= Beginning of Section =

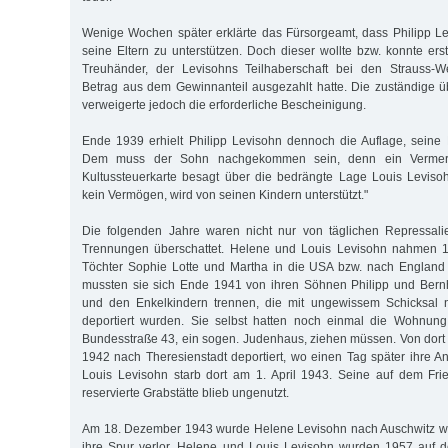
Wenige Wochen später erklärte das Fürsorgeamt, dass Philipp Levi
seine Eltern zu unterstützen. Doch dieser wollte bzw. konnte er
Treuhänder, der Levisohns Teilhaberschaft bei den Strauss-W
Betrag aus dem Gewinnanteil ausgezahlt hatte. Die zuständige 
verweigerte jedoch die erforderliche Bescheinigung.
Ende 1939 erhielt Philipp Levisohn dennoch die Auflage, seine E
Dem muss der Sohn nachgekommen sein, denn ein Vermer
Kultussteuerkarte besagt über die bedrängte Lage Louis Leviso
kein Vermögen, wird von seinen Kindern unterstützt."
Die folgenden Jahre waren nicht nur von täglichen Repressal
Trennungen überschattet. Helene und Louis Levisohn nahmen 1
Töchter Sophie Lotte und Martha in die USA bzw. nach England
mussten sie sich Ende 1941 von ihren Söhnen Philipp und Bern
und den Enkelkindern trennen, die mit ungewissem Schicksal 
deportiert wurden. Sie selbst hatten noch einmal die Wohnun
Bundesstraße 43, ein sogen. Judenhaus, ziehen müssen. Von dort 
1942 nach Theresienstadt deportiert, wo einen Tag später ihre Ank
Louis Levisohn starb dort am 1. April 1943. Seine auf dem Fri
reservierte Grabstätte blieb ungenutzt.
Am 18. Dezember 1943 wurde Helene Levisohn nach Auschwitz wei
ihre Spur verlor. Helene und Louis Levisohn wurden 1957 auf d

= End of Section =

▶ **Your goal**: Without the pictures, copy the entries from their first line through the line containing "Ende 1939 erhielt", and only those lines.

▶ **Solution to the problem**:
Wenige Wochen später erklärte das Fürsorgeamt, dass Philipp Levi
seine Eltern zu unterstützen. Doch dieser wollte bzw. konnte er
Treuhänder, der Levisohns Teilhaberschaft bei den Strauss-W
Betrag aus dem Gewinnanteil ausgezahlt hatte. Die zuständige 
verweigerte jedoch die erforderliche Bescheinigung.
Ende 1939 erhielt Philipp Levisohn dennoch die Auflage, seine E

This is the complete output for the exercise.